Objective Measurement of Wool Fibre Diameter Based on Staple Textural Features F.H. She 1, F. Xia 2, W.S. Zhang 2 and L.X. Kong 1 Centre for Advanced Manufacturing Research, University of South Australia, Australia,
[email protected] 2 The Institute of Automation, Chinese Academy of Sciences, Beijing, P. R. China
1
ABSTRACT There is a huge demand for objective on-farm techniques, which would enable identification of the ‘outliers’ of sheep for the purpose of breeding selection, reducing the fineness (or micron) of woolgrowers’ flocks with greater confidence, and maintaining the uniform quality throughout the wool clips. In this study, we employ the concept of texture analysis based on Gabor filtering and extract textural features from the images of wool staples with different fineness. It is justified by our experiments that those textural features are rotation invariant and also sensitive to the fineness of wool staples and efficient in discrimination of wool staples with different finenesses. Since it requires minimum manual operations, this approach has a great potential to be applied on farm or in shearing shed. Keywords: wool staple, fineness, Gabor filter, texture analysis, textural feature, feature extraction, on farm technique
1.
Introduction
A wool fleece is made up of a large number of clusters or groups of wool fibres which are known as staples. Because of their growing nature, wool staples differ in many characteristics including fineness and visual properties. These characteristics have great influence on its grade and spinning capabilities. Especially, the fineness of fibres is the most important attribute of wool fibres. On a wool farm, the outliers of sheep in the mob, which produce coarse wool fibres and have distinct visual characteristics from others, need to be identified and slaughtered for the purpose of breeding selection, reducing the fineness (or micron) of the woolgrower’s flocks and maintaining a uniform quality throughout wool clip. In a wool shearing shed, it is usually necessary to class out wool fleeces that are broader, as distinct from the bulk quality of the sheep mob. Producing as even lines as possible from the same property will help maximise woolgrower’s return and provide fibres to processors who can use with confidence. Usually, well-trained woolclassers are employed to
perform those tasks. Generally, woolclassers need to achieve up to 2 micron difference in the fineness between the main fleece line and the broad line. These visual characteristics, which are used in current practice, are defined as crimp, curvature or style. Over the years in the past, many research groups have examined these properties of individual fibres and tried to find relationship between those properties and fibres’ fineness [17]. For instance, it was found that a wool fibre with a finer diameter will have a smaller crimp and will have more of them per unit fibre length; when the sheep is well breed, the wool fibres produced have very-defined and evenly spaced crimps, which are also called good style. However, it was also found that crimp is not reliable and wool-fibre curvature is relatively unstable. Some research has suggested that breeders should be careful when using fibre curvature measurements in the implementation of their breeding plans [2]. The style of wool staples is not well defined as well. Thus, those features are neither reliable nor robust enough to describe visual traits of wool staples on their own and their relationships with fibre’s fineness are complicated.

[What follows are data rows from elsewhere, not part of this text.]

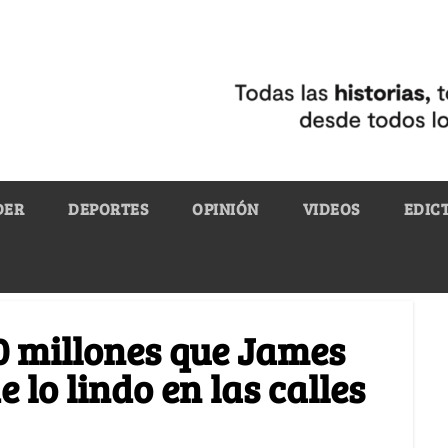
DER
DEPORTES
OPINIÓN
VIDEOS
EDIC
0 millones que James
lo lindo en las calles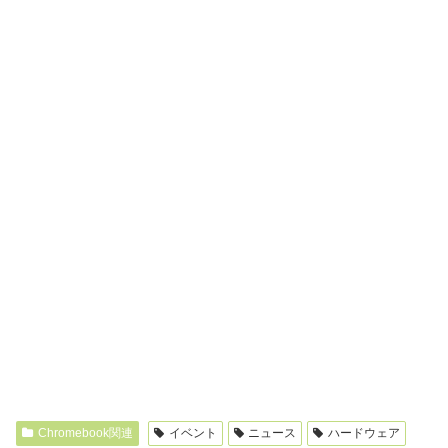
Chromebook関連
イベント
ニュース
ハードウェア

In fact, wool staples can be considered as socalled textural objects, which are often described as fine or coarse, grained, smooth or rough, etc. In the past, many extensive studies have been done to understand the principles of human texture perception and design textural features for artificial visual system. Among them, a theory, supported by many psychophysical and neurophysiological data, holds that the human visual system is performing some form of local spatial-frequency analysis on the retina image and that this analysis is done by a bank of tuned bandpass filters [8]. The concept of local spatial frequency, or local frequency, had been put forth in the context of communication systems many years earlier by Gabor [9]. Classically, images are viewed as either a collection of pixels (spatial domain) or a sum of sinusoids of infinite extent (spatial-frequency domain). Gabor, however, observed that the spatial representation and the spatial-frequency representation are just opposite extremes of a continuum of possible joint space/spatial-frequency representation. Therefore, Gabor filters have been successfully used for analysing textural images. In this study, we will employ the concept of texture analysis based on Gabor filtering, which is popularly used in many other applications but not yet to wool staples. In more details, firstly, images of wool staples with different fineness and visual properties will be taken and pre-processed t; secondly, texture analysis based on Gabor filtering will be applied on each pre-processed image and Gauss filters used to smooth the random noises. Thirdly, a set of textural features are extracted to describe overall fineness of wool staples and a feature library is established. Finally, it will be justified whether those textural features are efficient to characterise wool staple fineness. The schematic diagram is shown in Figure 1.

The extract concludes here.